Socialists also assert that free market capitalism leads to an excessively skewed distribution of income, which in turn leads to social instability. As a result, corrective measures in the form of social welfare, re-distributive taxation, and administrative costs are required, which end up being paid into workers hands who spend and help the economy to run. They claim corporate monopolies run rampant in free markets, with endless agency over the consumer. Thus, free market socialism desires government regulation of markets to prevent social instability, although at the cost of taxpayer dollars.

Geoist economics

As explained above, for classical economists such as Adam Smith the term "free market" does not necessarily refer to a market free from government interference, but rather free from all forms of economic privilege, monopolies, and artificial scarcities. This implies that economic rents, i.e. profits generated from a lack of perfect competition, must be reduced or eliminated as much as possible through free competition.
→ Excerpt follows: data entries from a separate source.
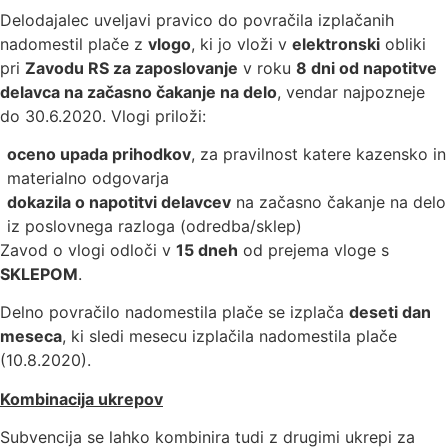
Delodajalec uveljavi pravico do povračila izplačanih
nadomestil plače z
vlogo
, ki jo vloži v
elektronski
obliki
pri
Zavodu RS za zaposlovanje
v roku
8 dni od napotitve
delavca na začasno čakanje na delo
, vendar najpozneje
do 30.6.2020. Vlogi priloži:
oceno upada prihodkov
, za pravilnost katere kazensko in
materialno odgovarja
dokazila o napotitvi delavcev
na začasno čakanje na delo
iz poslovnega razloga (odredba/sklep)
Zavod o vlogi odloči v
15 dneh
od prejema vloge s
SKLEPOM
.
Delno povračilo nadomestila plače se izplača
deseti dan
meseca
, ki sledi mesecu izplačila nadomestila plače
(10.8.2020).
Kombinacija ukrepov
Subvencija se lahko kombinira tudi z drugimi ukrepi za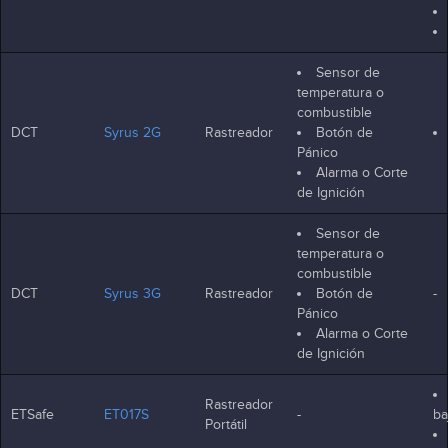
Sensor de
temperatura o
combustible
DCT
Syrus 2G
Rastreador
Botón de
Pánico
Alarma o Corte
de Ignición
Sensor de
temperatura o
combustible
DCT
Syrus 3G
Rastreador
Botón de
-
Pánico
Alarma o Corte
de Ignición
Rastreador
ETSafe
ET017S
-
ba
Portátil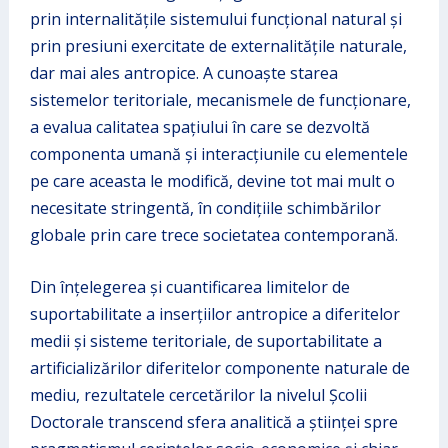
prin internalităţile sistemului funcţional natural şi
prin presiuni exercitate de externalităţile naturale,
dar mai ales antropice. A cunoaşte starea
sistemelor teritoriale, mecanismele de funcţionare,
a evalua calitatea spațiului în care se dezvoltă
componenta umană și interacțiunile cu elementele
pe care aceasta le modifică, devine tot mai mult o
necesitate stringentă, în condițiile schimbărilor
globale prin care trece societatea contemporană.
Din înțelegerea și cuantificarea limitelor de
suportabilitate a inserţiilor antropice a diferitelor
medii și sisteme teritoriale, de suportabilitate a
artificializărilor diferitelor componente naturale de
mediu, rezultatele cercetărilor la nivelul Școlii
Doctorale transcend sfera analitică a științei spre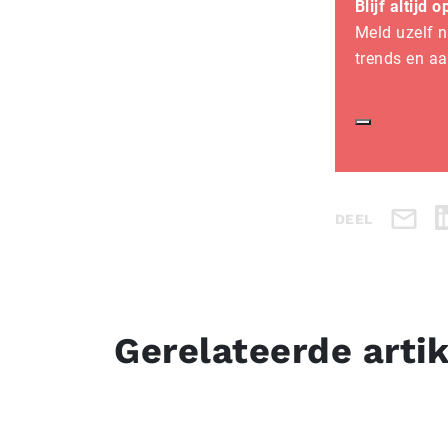
Blijf altijd 
Meld uzelf n
trends en a
DEEL
Gerelateerde arti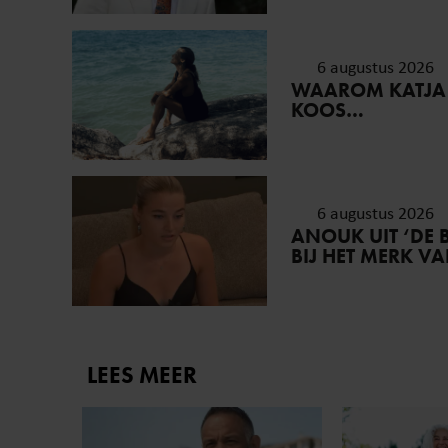
6 augustus 2026
WAAROM KATJA
KOOS…
6 augustus 2026
ANOUK UIT ‘DE 
BIJ HET MERK V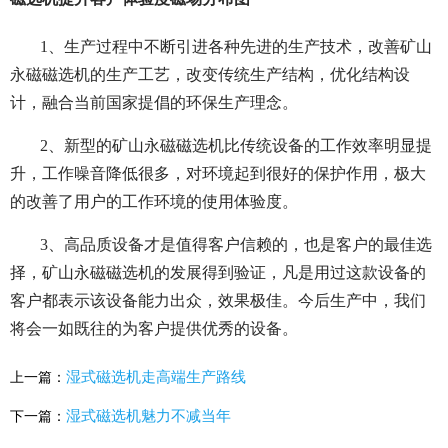
1、生产过程中不断引进各种先进的生产技术，改善矿山
永磁磁选机的生产工艺，改变传统生产结构，优化结构设
计，融合当前国家提倡的环保生产理念。
2、新型的矿山永磁磁选机比传统设备的工作效率明显提
升，工作噪音降低很多，对环境起到很好的保护作用，极大
的改善了用户的工作环境的使用体验度。
3、高品质设备才是值得客户信赖的，也是客户的最佳选
择，矿山永磁磁选机的发展得到验证，凡是用过这款设备的
客户都表示该设备能力出众，效果极佳。今后生产中，我们
将会一如既往的为客户提供优秀的设备。
湿式磁选机走高端生产路线
上一篇：
湿式磁选机魅力不减当年
下一篇：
Economic theory suggests the returns to land and other natural resources are economic rents that cannot be reduced in such a way because of their perfect inelastic supply. Some economic thinkers emphasize the need to share those rents as an essential requirement for a well functioning market. It is suggested this would both eliminate the need for regular taxes that have a negative effect on trade (see deadweight loss) as well as release land and resources that are speculated upon or monopolised. Two features that improve the competition and free market mechanisms. Winston Churchill supported this view by his statement "Land is the mother of all monopoly".

The American economist and social philosopher Henry George, the most famous proponent of this thesis, wanted to accomplish this through a high land value tax that replaces all other taxes. Followers of his ideas are often called Georgists or Geoists and Geolibertarians.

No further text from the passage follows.